Has your GPS ever steered you wrong? I had only a vague idea of where an appointment was, so I used my vehicle’s GPS to direct me. After a while, a still, small voice within nudged that something didn’t seem right, but I continued to trust the voice on my 15-year-old car’s console. It wasn’t until I got to a dead end that I pulled over, called my destination, got new directions, and was able to course correct, arriving a little tardier and more harried than necessary.
A comparable thing may happen in our classrooms. Curriculum and resources provided by our schools and districts have the potential to function like a GPS system. Sometimes we can follow the prescribed instructions step-by-step and get our students to a desired outcome. There are times, however, when we should listen to the still, small voice that recognizes when the directions aren’t taking us where we want to go. If we don’t, we’ll end up with a similar “lostness” that results in wasted time for our students and ourselves.

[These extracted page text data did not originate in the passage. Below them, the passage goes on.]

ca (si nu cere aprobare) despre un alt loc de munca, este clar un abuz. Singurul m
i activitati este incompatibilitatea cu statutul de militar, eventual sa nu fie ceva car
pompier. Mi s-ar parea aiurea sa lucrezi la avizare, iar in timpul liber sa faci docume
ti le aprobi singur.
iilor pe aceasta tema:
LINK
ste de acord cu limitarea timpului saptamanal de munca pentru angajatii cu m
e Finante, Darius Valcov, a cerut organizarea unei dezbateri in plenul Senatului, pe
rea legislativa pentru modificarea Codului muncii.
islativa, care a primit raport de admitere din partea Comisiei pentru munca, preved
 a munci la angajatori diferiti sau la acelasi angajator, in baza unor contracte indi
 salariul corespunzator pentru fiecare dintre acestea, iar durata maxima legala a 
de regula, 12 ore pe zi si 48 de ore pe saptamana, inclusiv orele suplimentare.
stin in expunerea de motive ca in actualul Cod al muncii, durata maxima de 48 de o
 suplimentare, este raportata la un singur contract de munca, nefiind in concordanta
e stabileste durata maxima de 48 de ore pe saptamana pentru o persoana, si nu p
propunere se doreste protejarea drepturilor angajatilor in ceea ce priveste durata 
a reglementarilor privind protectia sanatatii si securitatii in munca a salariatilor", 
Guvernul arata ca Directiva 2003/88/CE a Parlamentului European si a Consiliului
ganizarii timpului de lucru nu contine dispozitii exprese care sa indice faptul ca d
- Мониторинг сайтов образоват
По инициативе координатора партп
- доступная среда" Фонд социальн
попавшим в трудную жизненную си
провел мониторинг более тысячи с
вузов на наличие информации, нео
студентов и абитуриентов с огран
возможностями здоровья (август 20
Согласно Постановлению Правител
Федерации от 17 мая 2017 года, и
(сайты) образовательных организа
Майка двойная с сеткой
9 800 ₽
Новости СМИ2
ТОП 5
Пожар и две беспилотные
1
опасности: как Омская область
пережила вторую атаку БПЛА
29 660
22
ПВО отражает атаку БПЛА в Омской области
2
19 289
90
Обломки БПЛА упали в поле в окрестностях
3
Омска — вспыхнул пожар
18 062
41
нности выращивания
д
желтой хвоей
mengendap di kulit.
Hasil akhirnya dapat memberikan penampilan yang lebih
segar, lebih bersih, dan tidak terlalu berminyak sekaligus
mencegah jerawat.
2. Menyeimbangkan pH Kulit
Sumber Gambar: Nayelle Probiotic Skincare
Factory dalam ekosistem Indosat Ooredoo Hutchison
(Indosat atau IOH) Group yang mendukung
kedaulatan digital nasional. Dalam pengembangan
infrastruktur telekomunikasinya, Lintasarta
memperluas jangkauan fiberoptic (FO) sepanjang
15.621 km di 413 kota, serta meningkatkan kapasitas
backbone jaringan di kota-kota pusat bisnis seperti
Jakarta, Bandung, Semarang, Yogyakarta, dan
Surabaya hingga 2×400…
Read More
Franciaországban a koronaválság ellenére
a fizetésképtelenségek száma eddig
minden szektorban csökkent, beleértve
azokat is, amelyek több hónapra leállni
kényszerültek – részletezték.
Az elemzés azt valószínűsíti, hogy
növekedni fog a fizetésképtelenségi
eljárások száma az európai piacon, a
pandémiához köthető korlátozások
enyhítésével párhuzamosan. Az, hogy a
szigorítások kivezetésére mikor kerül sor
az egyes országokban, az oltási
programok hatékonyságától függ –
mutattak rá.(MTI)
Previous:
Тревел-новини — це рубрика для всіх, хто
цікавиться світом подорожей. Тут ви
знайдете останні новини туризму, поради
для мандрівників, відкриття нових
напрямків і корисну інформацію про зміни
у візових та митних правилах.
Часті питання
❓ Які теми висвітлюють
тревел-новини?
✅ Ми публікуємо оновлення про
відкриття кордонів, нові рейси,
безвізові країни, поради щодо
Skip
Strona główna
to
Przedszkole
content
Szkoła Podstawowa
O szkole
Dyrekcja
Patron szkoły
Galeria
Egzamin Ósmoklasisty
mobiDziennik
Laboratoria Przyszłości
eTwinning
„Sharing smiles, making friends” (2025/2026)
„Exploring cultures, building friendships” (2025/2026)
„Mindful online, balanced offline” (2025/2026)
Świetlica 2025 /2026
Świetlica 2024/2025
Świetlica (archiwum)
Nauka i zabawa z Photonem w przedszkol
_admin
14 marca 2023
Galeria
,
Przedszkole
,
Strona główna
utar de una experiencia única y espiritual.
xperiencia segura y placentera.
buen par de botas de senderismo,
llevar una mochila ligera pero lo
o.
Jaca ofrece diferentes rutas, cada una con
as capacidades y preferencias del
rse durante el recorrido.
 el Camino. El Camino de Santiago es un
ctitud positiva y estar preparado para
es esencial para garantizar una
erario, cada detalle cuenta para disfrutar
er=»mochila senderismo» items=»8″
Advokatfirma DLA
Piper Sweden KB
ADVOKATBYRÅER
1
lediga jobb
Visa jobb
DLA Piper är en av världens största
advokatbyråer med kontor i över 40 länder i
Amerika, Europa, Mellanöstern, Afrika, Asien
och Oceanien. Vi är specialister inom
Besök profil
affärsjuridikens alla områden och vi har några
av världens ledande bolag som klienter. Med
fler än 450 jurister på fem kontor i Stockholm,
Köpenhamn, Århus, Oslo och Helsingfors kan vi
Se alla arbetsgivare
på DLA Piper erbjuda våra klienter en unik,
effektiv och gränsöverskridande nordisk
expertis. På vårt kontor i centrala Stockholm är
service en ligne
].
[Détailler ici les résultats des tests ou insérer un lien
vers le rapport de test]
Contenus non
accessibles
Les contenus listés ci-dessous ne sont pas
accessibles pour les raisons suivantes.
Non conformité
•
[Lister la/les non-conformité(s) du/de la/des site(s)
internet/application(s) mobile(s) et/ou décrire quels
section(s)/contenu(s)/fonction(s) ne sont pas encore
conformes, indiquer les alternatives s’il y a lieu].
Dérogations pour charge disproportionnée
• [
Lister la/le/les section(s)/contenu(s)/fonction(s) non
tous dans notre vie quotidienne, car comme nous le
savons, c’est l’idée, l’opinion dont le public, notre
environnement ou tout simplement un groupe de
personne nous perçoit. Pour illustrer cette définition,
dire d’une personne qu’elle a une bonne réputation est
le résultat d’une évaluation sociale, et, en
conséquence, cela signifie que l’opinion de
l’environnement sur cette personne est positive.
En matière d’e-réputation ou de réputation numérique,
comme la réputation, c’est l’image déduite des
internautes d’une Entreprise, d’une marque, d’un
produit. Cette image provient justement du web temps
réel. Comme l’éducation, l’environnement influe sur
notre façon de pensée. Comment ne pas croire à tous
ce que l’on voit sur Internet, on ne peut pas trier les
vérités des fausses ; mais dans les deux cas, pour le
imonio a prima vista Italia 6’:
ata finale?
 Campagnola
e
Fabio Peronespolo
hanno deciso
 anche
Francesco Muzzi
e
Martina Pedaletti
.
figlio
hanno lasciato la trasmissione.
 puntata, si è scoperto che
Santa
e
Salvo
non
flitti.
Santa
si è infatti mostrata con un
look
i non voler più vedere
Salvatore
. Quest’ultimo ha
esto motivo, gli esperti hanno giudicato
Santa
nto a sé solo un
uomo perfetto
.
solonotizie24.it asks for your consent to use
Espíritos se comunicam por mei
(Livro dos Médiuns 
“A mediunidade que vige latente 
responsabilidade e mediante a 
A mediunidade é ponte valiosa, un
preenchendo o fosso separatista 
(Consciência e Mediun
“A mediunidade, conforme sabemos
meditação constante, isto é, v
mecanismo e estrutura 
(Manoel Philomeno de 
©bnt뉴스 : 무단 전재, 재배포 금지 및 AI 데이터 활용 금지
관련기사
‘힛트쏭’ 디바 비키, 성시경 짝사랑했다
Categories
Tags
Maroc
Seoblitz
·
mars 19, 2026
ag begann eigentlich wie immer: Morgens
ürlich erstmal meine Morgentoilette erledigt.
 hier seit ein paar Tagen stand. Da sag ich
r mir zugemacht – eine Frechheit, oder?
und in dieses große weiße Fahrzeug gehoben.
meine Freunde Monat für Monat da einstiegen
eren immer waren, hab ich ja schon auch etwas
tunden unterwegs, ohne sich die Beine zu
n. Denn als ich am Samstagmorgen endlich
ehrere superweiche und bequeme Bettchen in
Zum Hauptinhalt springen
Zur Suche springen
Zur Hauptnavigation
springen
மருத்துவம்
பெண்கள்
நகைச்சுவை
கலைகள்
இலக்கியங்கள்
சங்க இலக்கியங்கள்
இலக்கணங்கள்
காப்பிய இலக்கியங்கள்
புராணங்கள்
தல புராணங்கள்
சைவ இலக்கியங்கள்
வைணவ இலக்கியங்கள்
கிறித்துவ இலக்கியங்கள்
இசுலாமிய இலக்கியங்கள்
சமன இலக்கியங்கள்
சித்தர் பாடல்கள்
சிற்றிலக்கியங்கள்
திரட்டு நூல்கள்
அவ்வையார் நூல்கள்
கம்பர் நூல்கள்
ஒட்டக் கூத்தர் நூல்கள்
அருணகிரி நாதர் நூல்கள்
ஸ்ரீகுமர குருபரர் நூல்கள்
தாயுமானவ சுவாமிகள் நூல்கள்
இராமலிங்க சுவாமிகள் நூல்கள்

Programs do not know our students best. We do. Our formative and informative assessments and conferring have led to a deep knowledge of their strengths and needs. Though it can be a little scary at first to listen to our own voice instead of the authoritative voice of a program, dynamic, timely, and powerful things will happen when we do. If we know where we are going (standards), and know where our students stand in relation to those goals, we can craft our teaching in a way that directly meets those needs. We might use the curriculum one day and an entirely different resource the next.
Intentional, focused instruction that is directly related to the needs we see in our classroom creates a new kind of synergy that is both exciting and self-perpetuating. It not only makes for a more joyful journey, but we’ll all end up where we need to be.